- Task to carry out
This exercise calls for all the entries that follow to be set down exactly, without their images.
******************************
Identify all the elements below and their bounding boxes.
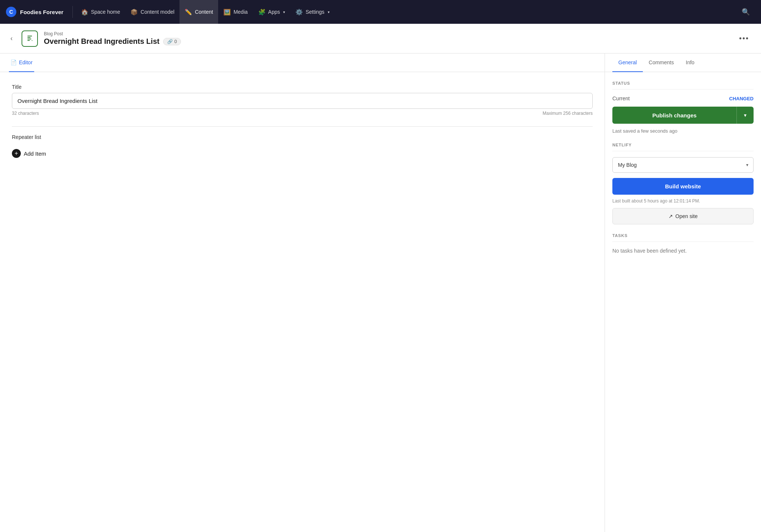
search-button[interactable]: 🔍	[736, 8, 755, 16]
page-header: ‹ Blog Post Overnight Bread Ingredients …	[0, 24, 761, 53]
build-website-label: Build website	[665, 183, 701, 189]
link-badge[interactable]: 🔗 0	[163, 38, 181, 45]
settings-chevron-icon: ▾	[328, 10, 330, 14]
link-icon: 🔗	[167, 39, 173, 44]
last-saved-text: Last saved a few seconds ago	[612, 128, 754, 134]
netlify-section-header: NETLIFY	[612, 143, 754, 151]
title-field-label: Title	[12, 84, 593, 90]
more-menu-button[interactable]: •••	[735, 31, 754, 46]
nav-label-content-model: Content model	[140, 9, 174, 15]
home-icon: 🏠	[81, 9, 88, 16]
brand-logo[interactable]: C Foodies Forever	[6, 7, 64, 17]
nav-item-settings[interactable]: ⚙️ Settings ▾	[290, 0, 335, 24]
tab-comments[interactable]: Comments	[643, 53, 680, 72]
no-tasks-text: No tasks have been defined yet.	[612, 248, 754, 254]
netlify-section: NETLIFY My Blog ▾ Build website Last bui…	[612, 143, 754, 224]
content-type-label: Blog Post	[44, 31, 729, 36]
status-row: Current CHANGED	[612, 95, 754, 101]
right-panel: General Comments Info STATUS Current CHA…	[605, 53, 761, 532]
nav-divider	[72, 6, 73, 18]
tab-general[interactable]: General	[612, 53, 643, 72]
nav-label-content: Content	[195, 9, 213, 15]
repeater-section: Repeater list + Add Item	[12, 126, 593, 161]
repeater-label: Repeater list	[12, 134, 593, 140]
publish-dropdown-chevron-icon[interactable]: ▾	[736, 107, 754, 124]
nav-item-media[interactable]: 🖼️ Media	[218, 0, 253, 24]
right-content: STATUS Current CHANGED Publish changes ▾…	[605, 72, 761, 263]
editor-content: Title 32 characters Maximum 256 characte…	[0, 72, 605, 173]
editor-panel: 📄 Editor Title 32 characters Maximum 256…	[0, 53, 605, 532]
settings-icon: ⚙️	[295, 9, 303, 16]
right-tabs-bar: General Comments Info	[605, 53, 761, 72]
status-current-label: Current	[612, 95, 630, 101]
build-website-button[interactable]: Build website	[612, 178, 754, 195]
title-field-input[interactable]	[12, 93, 593, 109]
open-site-button[interactable]: ↗ Open site	[612, 208, 754, 224]
content-icon: ✏️	[185, 9, 192, 16]
external-link-icon: ↗	[668, 213, 673, 219]
tab-info-label: Info	[686, 59, 694, 65]
netlify-blog-select[interactable]: My Blog	[612, 157, 754, 173]
nav-item-content-model[interactable]: 📦 Content model	[125, 0, 179, 24]
entry-title: Overnight Bread Ingredients List 🔗 0	[44, 37, 729, 46]
editor-tabs-bar: 📄 Editor	[0, 53, 605, 72]
status-changed-badge: CHANGED	[729, 96, 754, 101]
tasks-section-header: TASKS	[612, 233, 754, 242]
nav-label-apps: Apps	[268, 9, 280, 15]
nav-label-media: Media	[233, 9, 247, 15]
open-site-label: Open site	[676, 213, 698, 219]
tab-comments-label: Comments	[649, 59, 674, 65]
netlify-select-wrapper: My Blog ▾	[612, 157, 754, 173]
tab-general-label: General	[618, 59, 637, 65]
publish-button[interactable]: Publish changes ▾	[612, 107, 754, 124]
nav-label-space-home: Space home	[91, 9, 120, 15]
link-count: 0	[174, 39, 177, 44]
nav-item-apps[interactable]: 🧩 Apps ▾	[253, 0, 291, 24]
header-text: Blog Post Overnight Bread Ingredients Li…	[44, 31, 729, 46]
last-built-text: Last built about 5 hours ago at 12:01:14…	[612, 198, 754, 204]
publish-button-label: Publish changes	[612, 107, 736, 124]
tab-info[interactable]: Info	[680, 53, 700, 72]
nav-item-content[interactable]: ✏️ Content	[179, 0, 218, 24]
content-type-icon	[22, 30, 38, 47]
title-field-meta: 32 characters Maximum 256 characters	[12, 111, 593, 116]
main-area: 📄 Editor Title 32 characters Maximum 256…	[0, 53, 761, 532]
entry-title-text: Overnight Bread Ingredients List	[44, 37, 159, 46]
apps-icon: 🧩	[258, 9, 266, 16]
media-icon: 🖼️	[223, 9, 231, 16]
char-count: 32 characters	[12, 111, 39, 116]
nav-item-space-home[interactable]: 🏠 Space home	[76, 0, 126, 24]
tab-editor-label: Editor	[19, 59, 33, 65]
svg-text:C: C	[9, 9, 13, 15]
add-item-label: Add Item	[24, 150, 46, 157]
editor-tab-icon: 📄	[10, 59, 17, 65]
content-model-icon: 📦	[130, 9, 138, 16]
top-navigation: C Foodies Forever 🏠 Space home 📦 Content…	[0, 0, 761, 24]
brand-name: Foodies Forever	[20, 9, 64, 15]
plus-circle-icon: +	[12, 149, 21, 158]
nav-label-settings: Settings	[305, 9, 324, 15]
max-chars: Maximum 256 characters	[543, 111, 593, 116]
tab-editor[interactable]: 📄 Editor	[9, 53, 34, 72]
tasks-section: TASKS No tasks have been defined yet.	[612, 233, 754, 254]
apps-chevron-icon: ▾	[283, 10, 285, 14]
back-button[interactable]: ‹	[7, 32, 16, 45]
status-section-header: STATUS	[612, 81, 754, 90]
add-item-button[interactable]: + Add Item	[12, 146, 593, 161]
title-field-group: Title 32 characters Maximum 256 characte…	[12, 84, 593, 116]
******************************
- Response area
Identify all the elements below and their bounding boxes.
search-button[interactable]: 🔍	[736, 8, 755, 16]
page-header: ‹ Blog Post Overnight Bread Ingredients …	[0, 24, 761, 53]
build-website-label: Build website	[665, 183, 701, 189]
link-badge[interactable]: 🔗 0	[163, 38, 181, 45]
settings-chevron-icon: ▾	[328, 10, 330, 14]
link-icon: 🔗	[167, 39, 173, 44]
last-saved-text: Last saved a few seconds ago	[612, 128, 754, 134]
netlify-section-header: NETLIFY	[612, 143, 754, 151]
title-field-label: Title	[12, 84, 593, 90]
more-menu-button[interactable]: •••	[735, 31, 754, 46]
nav-label-content-model: Content model	[140, 9, 174, 15]
home-icon: 🏠	[81, 9, 88, 16]
brand-logo[interactable]: C Foodies Forever	[6, 7, 64, 17]
nav-item-settings[interactable]: ⚙️ Settings ▾	[290, 0, 335, 24]
tab-comments[interactable]: Comments	[643, 53, 680, 72]
no-tasks-text: No tasks have been defined yet.	[612, 248, 754, 254]
netlify-section: NETLIFY My Blog ▾ Build website Last bui…	[612, 143, 754, 224]
content-type-label: Blog Post	[44, 31, 729, 36]
status-row: Current CHANGED	[612, 95, 754, 101]
right-panel: General Comments Info STATUS Current CHA…	[605, 53, 761, 532]
nav-divider	[72, 6, 73, 18]
tab-general[interactable]: General	[612, 53, 643, 72]
nav-label-content: Content	[195, 9, 213, 15]
repeater-section: Repeater list + Add Item	[12, 126, 593, 161]
repeater-label: Repeater list	[12, 134, 593, 140]
publish-dropdown-chevron-icon[interactable]: ▾	[736, 107, 754, 124]
nav-item-media[interactable]: 🖼️ Media	[218, 0, 253, 24]
right-content: STATUS Current CHANGED Publish changes ▾…	[605, 72, 761, 263]
editor-content: Title 32 characters Maximum 256 characte…	[0, 72, 605, 173]
editor-panel: 📄 Editor Title 32 characters Maximum 256…	[0, 53, 605, 532]
settings-icon: ⚙️	[295, 9, 303, 16]
right-tabs-bar: General Comments Info	[605, 53, 761, 72]
status-current-label: Current	[612, 95, 630, 101]
build-website-button[interactable]: Build website	[612, 178, 754, 195]
title-field-input[interactable]	[12, 93, 593, 109]
open-site-button[interactable]: ↗ Open site	[612, 208, 754, 224]
content-icon: ✏️	[185, 9, 192, 16]
external-link-icon: ↗	[668, 213, 673, 219]
tab-info-label: Info	[686, 59, 694, 65]
netlify-blog-select[interactable]: My Blog	[612, 157, 754, 173]
nav-item-content-model[interactable]: 📦 Content model	[125, 0, 179, 24]
entry-title: Overnight Bread Ingredients List 🔗 0	[44, 37, 729, 46]
editor-tabs-bar: 📄 Editor	[0, 53, 605, 72]
status-changed-badge: CHANGED	[729, 96, 754, 101]
tasks-section-header: TASKS	[612, 233, 754, 242]
nav-label-apps: Apps	[268, 9, 280, 15]
nav-label-media: Media	[233, 9, 247, 15]
open-site-label: Open site	[676, 213, 698, 219]
tab-comments-label: Comments	[649, 59, 674, 65]
netlify-select-wrapper: My Blog ▾	[612, 157, 754, 173]
tab-general-label: General	[618, 59, 637, 65]
publish-button[interactable]: Publish changes ▾	[612, 107, 754, 124]
nav-label-space-home: Space home	[91, 9, 120, 15]
link-count: 0	[174, 39, 177, 44]
nav-item-apps[interactable]: 🧩 Apps ▾	[253, 0, 291, 24]
header-text: Blog Post Overnight Bread Ingredients Li…	[44, 31, 729, 46]
last-built-text: Last built about 5 hours ago at 12:01:14…	[612, 198, 754, 204]
publish-button-label: Publish changes	[612, 107, 736, 124]
tab-info[interactable]: Info	[680, 53, 700, 72]
nav-item-content[interactable]: ✏️ Content	[179, 0, 218, 24]
content-type-icon	[22, 30, 38, 47]
title-field-meta: 32 characters Maximum 256 characters	[12, 111, 593, 116]
main-area: 📄 Editor Title 32 characters Maximum 256…	[0, 53, 761, 532]
entry-title-text: Overnight Bread Ingredients List	[44, 37, 159, 46]
apps-icon: 🧩	[258, 9, 266, 16]
media-icon: 🖼️	[223, 9, 231, 16]
char-count: 32 characters	[12, 111, 39, 116]
nav-item-space-home[interactable]: 🏠 Space home	[76, 0, 126, 24]
tab-editor-label: Editor	[19, 59, 33, 65]
svg-text:C: C	[9, 9, 13, 15]
add-item-label: Add Item	[24, 150, 46, 157]
editor-tab-icon: 📄	[10, 59, 17, 65]
content-model-icon: 📦	[130, 9, 138, 16]
top-navigation: C Foodies Forever 🏠 Space home 📦 Content…	[0, 0, 761, 24]
brand-name: Foodies Forever	[20, 9, 64, 15]
plus-circle-icon: +	[12, 149, 21, 158]
nav-label-settings: Settings	[305, 9, 324, 15]
max-chars: Maximum 256 characters	[543, 111, 593, 116]
tab-editor[interactable]: 📄 Editor	[9, 53, 34, 72]
tasks-section: TASKS No tasks have been defined yet.	[612, 233, 754, 254]
apps-chevron-icon: ▾	[283, 10, 285, 14]
back-button[interactable]: ‹	[7, 32, 16, 45]
status-section-header: STATUS	[612, 81, 754, 90]
add-item-button[interactable]: + Add Item	[12, 146, 593, 161]
title-field-group: Title 32 characters Maximum 256 characte…	[12, 84, 593, 116]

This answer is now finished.